* [Task objective]:
Begin at the top of the entries below and write out every line through the one containing "Žindymo prekės maitinančioms mamoms", excluding pictures.

* [Given information]:
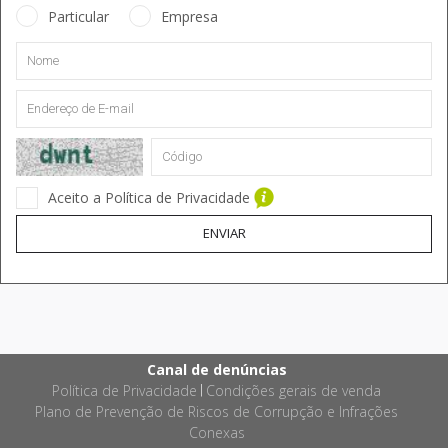
Particular
Empresa
Aceito a Política de Privacidade
ENVIAR
Canal de denúncias
Política de Privacidade
Condições gerais de venda
|
Plano de Prevenção de Riscos de Corrupção e Infrações
Conexas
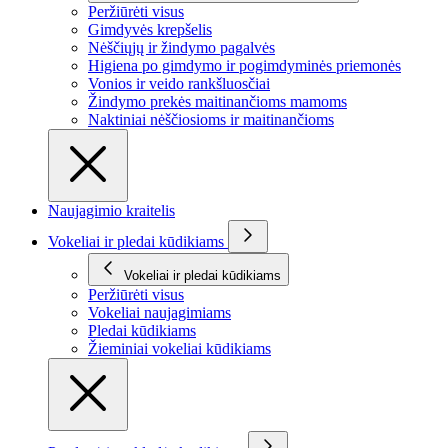
Peržiūrėti visus
Gimdyvės krepšelis
Nėščiųjų ir žindymo pagalvės
Higiena po gimdymo ir pogimdyminės priemonės
Vonios ir veido rankšluosčiai
Žindymo prekės maitinančioms mamoms
Naktiniai nėščiosioms ir maitinančioms
Naujagimio kraitelis
Vokeliai ir pledai kūdikiams
Vokeliai ir pledai kūdikiams
Peržiūrėti visus
Vokeliai naujagimiams
Pledai kūdikiams
Žieminiai vokeliai kūdikiams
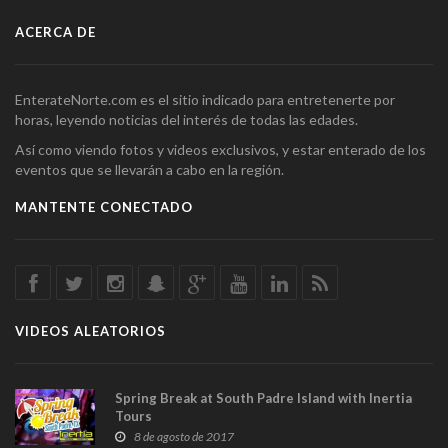
ACERCA DE
EnterateNorte.com es el sitio indicado para entretenerte por
horas, leyendo noticias del interés de todas las edades.
Así como viendo fotos y videos exclusivos, y estar enterado de los
eventos que se llevarán a cabo en la región.
MANTENTE CONECTADO
VIDEOS ALEATORIOS
Spring Break at South Padre Island with Inertia
Tours
8 de agosto de 2017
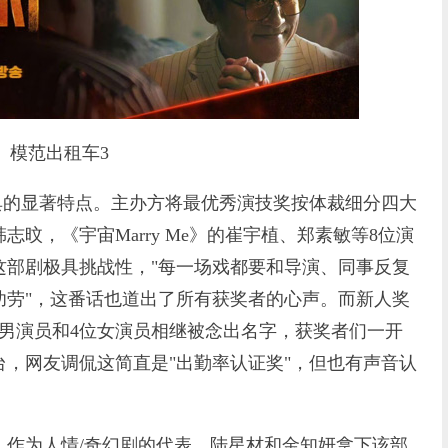
模范出租车3
的显著特点。主办方将最优秀演技奖按体裁细分四大
旼，《宇宙Marry Me》的崔宇植、郑素敏等8位演
这部剧极具挑战性，"每一场戏都要和导演、同事反复
功劳"，这番话也道出了所有获奖者的心声。而新人奖
男演员和4位女演员相继被念出名字，获奖者们一开
，网友调侃这简直是"出勤率认证奖"，但也有声音认
为人情/奇幻剧的代表，陆星材和金知妍拿下该部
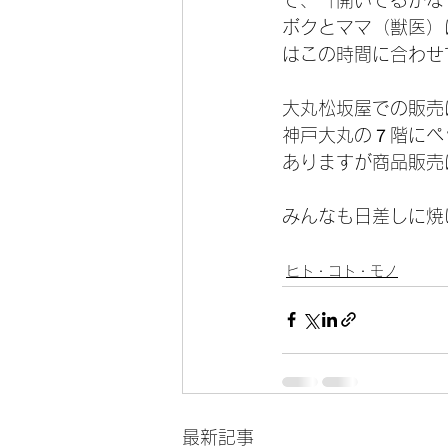
ボクとママ（獣医）
はこの時間に合わせ
大丸松坂屋での販売
神戸大丸の７階にペ
ありますが商品販売
みんなも日差しに焼
ヒト・コト・モノ
最新記事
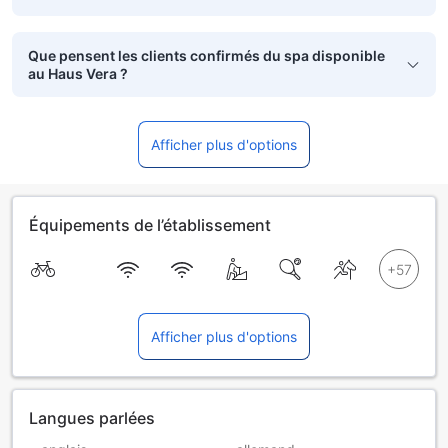
Que pensent les clients confirmés du spa disponible
au Haus Vera ?
Afficher plus d'options
Équipements de l’établissement
Afficher plus d'options
Langues parlées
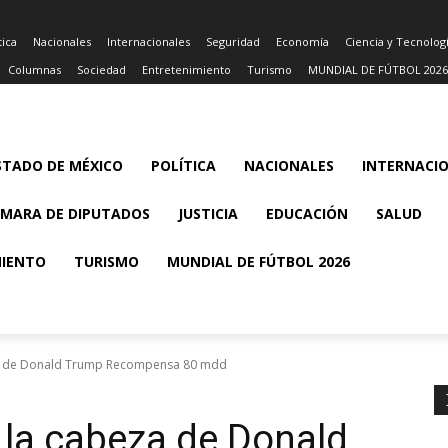
tica
Nacionales
Internacionales
Seguridad
Economía
Ciencia y Tecnolog
Columnas
Sociedad
Entretenimiento
Turismo
MUNDIAL DE FÚTBOL 2026
STADO DE MÉXICO
POLÍTICA
NACIONALES
INTERNACI
MARA DE DIPUTADOS
JUSTICIA
EDUCACIÓN
SALUD
MIENTO
TURISMO
MUNDIAL DE FÚTBOL 2026
eza de Donald Trump Recompensa 80 mdd
a la cabeza de Donald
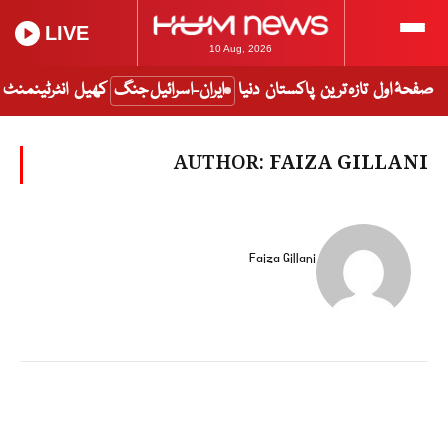
LIVE
10 Aug, 2026
صفحۂ اول
تازہ ترین
پاکستان
دنیا
ایران-اسرائیل جنگ
کھیل
انٹرٹینمنٹ
AUTHOR:
FAIZA GILLANI
Faiza Gillani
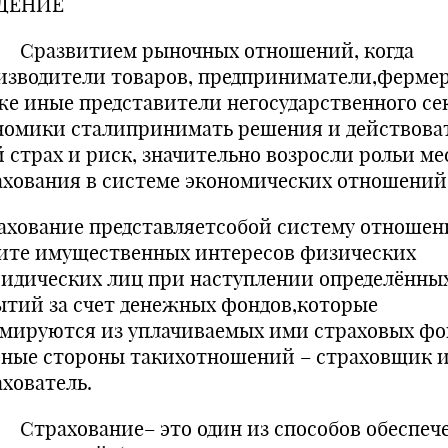
ДЕНИЕ
звитием рыночных отношений, когда
изводители товаров, предприниматели,фермер
же иные представители негосударственного се
номики сталипринимать решения и действоват
й страх и риск, значительно возросли рольи ме
ахования в системе экономических отношений
ахование представляетсобой систему отношен
ите имущественных интересов физических
идических лиц при наступлении определённы
ытий за счет денежных фондов,которые
мируются из уплачиваемых ими страховых фо
вные стороны такихотношений – страховщик 
ахователь.
ахование– это один из способов обеспеч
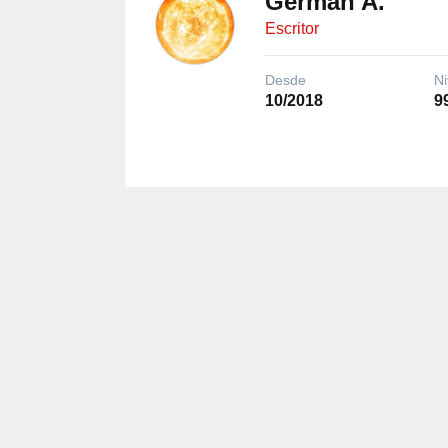
Germán A.
Escritor
Desde
Ni
10/2018
9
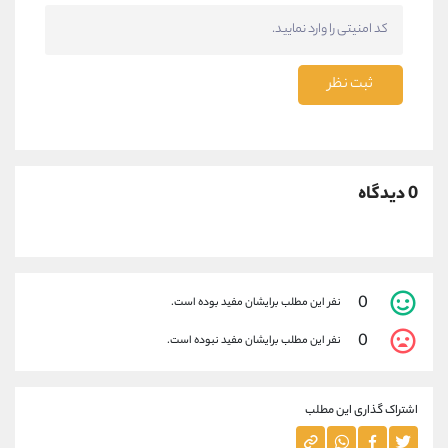
ثبت نظر
0 دیدگاه
0
نفر این مطلب برایشان مفید بوده است.
0
نفر این مطلب برایشان مفید نبوده است.
اشتراک گذاری این مطلب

* [Exercise answer]:
Particular
Empresa
Aceito a Política de Privacidade
ENVIAR
Canal de denúncias
Política de Privacidade
Condições gerais de venda
|
Plano de Prevenção de Riscos de Corrupção e Infrações
Conexas
Peržiūrėti visus
Gimdyvės krepšelis
Nėščiųjų ir žindymo pagalvės
Higiena po gimdymo ir pogimdyminės priemonės
Vonios ir veido rankšluosčiai
Žindymo prekės maitinančioms mamoms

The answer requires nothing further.